Dataset entries:
>>>
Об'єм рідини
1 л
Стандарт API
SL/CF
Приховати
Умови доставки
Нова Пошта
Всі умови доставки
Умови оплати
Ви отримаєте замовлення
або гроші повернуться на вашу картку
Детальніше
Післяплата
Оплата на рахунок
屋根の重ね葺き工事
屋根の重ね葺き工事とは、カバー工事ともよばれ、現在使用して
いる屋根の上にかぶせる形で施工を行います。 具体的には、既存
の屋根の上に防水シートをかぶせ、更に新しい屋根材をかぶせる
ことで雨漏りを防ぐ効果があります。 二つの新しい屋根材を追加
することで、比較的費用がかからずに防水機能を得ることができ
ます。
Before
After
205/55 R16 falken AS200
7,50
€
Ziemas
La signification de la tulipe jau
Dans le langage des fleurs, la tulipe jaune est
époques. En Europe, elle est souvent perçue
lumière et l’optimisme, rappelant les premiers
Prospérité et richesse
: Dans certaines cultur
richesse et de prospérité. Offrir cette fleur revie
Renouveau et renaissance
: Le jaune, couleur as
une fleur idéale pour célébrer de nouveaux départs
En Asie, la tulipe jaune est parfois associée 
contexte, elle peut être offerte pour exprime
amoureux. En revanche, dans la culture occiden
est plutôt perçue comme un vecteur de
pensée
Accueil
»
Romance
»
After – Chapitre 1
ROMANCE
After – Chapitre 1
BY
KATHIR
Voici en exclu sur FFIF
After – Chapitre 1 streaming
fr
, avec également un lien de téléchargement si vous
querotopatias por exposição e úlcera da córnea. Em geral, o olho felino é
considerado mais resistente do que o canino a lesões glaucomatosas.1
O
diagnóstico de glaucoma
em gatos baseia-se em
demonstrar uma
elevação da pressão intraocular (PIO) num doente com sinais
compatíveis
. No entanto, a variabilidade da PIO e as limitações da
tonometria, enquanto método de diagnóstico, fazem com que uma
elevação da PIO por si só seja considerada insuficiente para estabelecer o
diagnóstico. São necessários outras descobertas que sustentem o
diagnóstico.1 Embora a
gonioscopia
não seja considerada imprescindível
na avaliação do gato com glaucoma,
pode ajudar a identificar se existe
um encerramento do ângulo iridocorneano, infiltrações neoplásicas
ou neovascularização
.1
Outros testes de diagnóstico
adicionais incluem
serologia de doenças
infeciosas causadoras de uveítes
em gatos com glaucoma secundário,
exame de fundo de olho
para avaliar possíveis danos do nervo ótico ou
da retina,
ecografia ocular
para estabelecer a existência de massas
<<<
>>>
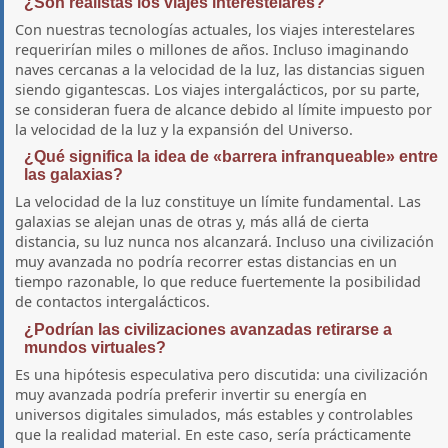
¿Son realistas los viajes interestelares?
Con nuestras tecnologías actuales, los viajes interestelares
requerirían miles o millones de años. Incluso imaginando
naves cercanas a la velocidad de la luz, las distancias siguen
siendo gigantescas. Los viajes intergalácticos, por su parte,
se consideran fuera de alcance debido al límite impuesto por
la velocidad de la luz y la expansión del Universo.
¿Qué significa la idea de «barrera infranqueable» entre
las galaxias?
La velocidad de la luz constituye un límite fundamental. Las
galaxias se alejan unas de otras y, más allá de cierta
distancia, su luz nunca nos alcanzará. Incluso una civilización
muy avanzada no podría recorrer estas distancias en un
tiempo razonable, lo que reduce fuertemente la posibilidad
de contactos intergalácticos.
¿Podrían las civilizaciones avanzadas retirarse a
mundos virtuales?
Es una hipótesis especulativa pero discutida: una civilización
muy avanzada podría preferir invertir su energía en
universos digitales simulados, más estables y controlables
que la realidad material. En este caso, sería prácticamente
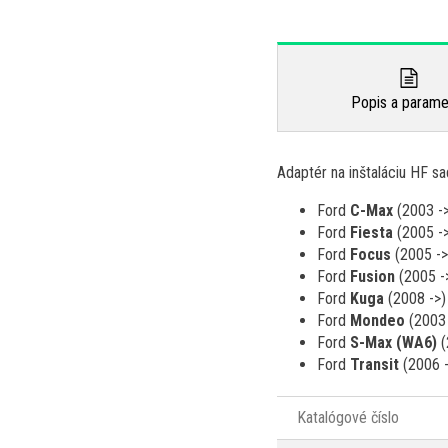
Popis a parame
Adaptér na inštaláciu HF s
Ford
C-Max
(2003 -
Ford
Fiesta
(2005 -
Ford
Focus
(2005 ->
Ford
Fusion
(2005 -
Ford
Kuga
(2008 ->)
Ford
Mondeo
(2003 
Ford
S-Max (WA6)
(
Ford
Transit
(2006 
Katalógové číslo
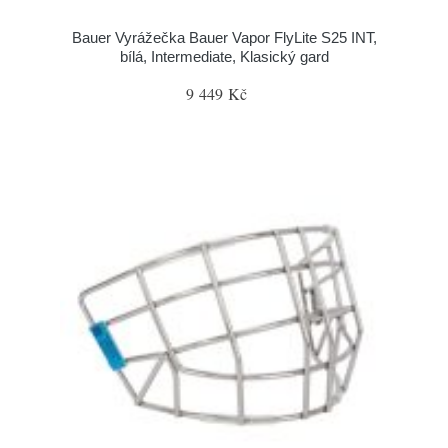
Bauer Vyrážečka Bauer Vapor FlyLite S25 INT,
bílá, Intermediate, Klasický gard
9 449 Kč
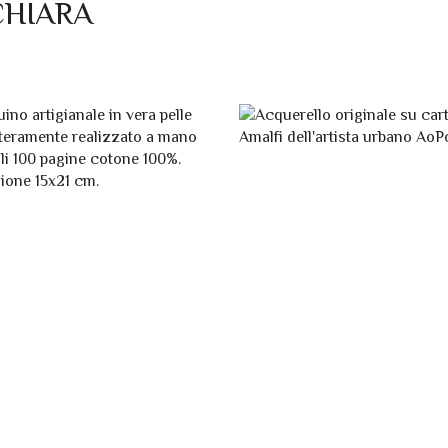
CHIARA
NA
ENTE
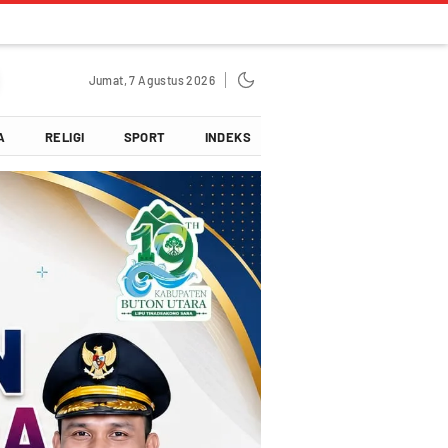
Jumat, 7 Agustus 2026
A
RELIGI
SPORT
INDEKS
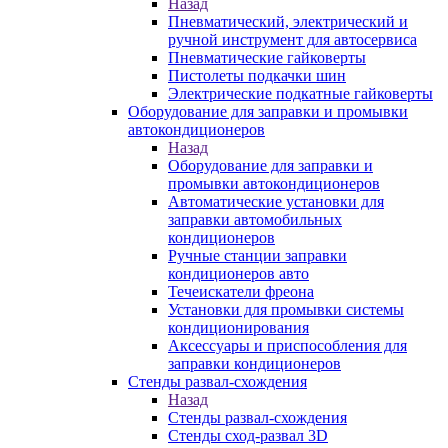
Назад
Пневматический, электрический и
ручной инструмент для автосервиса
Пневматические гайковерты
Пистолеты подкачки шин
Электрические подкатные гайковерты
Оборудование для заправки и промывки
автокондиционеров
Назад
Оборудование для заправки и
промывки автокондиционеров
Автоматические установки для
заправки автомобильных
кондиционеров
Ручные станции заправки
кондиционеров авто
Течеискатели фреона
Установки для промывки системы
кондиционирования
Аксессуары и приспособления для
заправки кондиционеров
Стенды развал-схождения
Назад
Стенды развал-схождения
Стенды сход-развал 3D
<<<
* **Instructions for the task**
The result should be every line that contains "viajes", copied from the entries.

* **Your response**
¿Son realistas los viajes interestelares?
Con nuestras tecnologías actuales, los viajes interestelares
siendo gigantescas. Los viajes intergalácticos, por su parte,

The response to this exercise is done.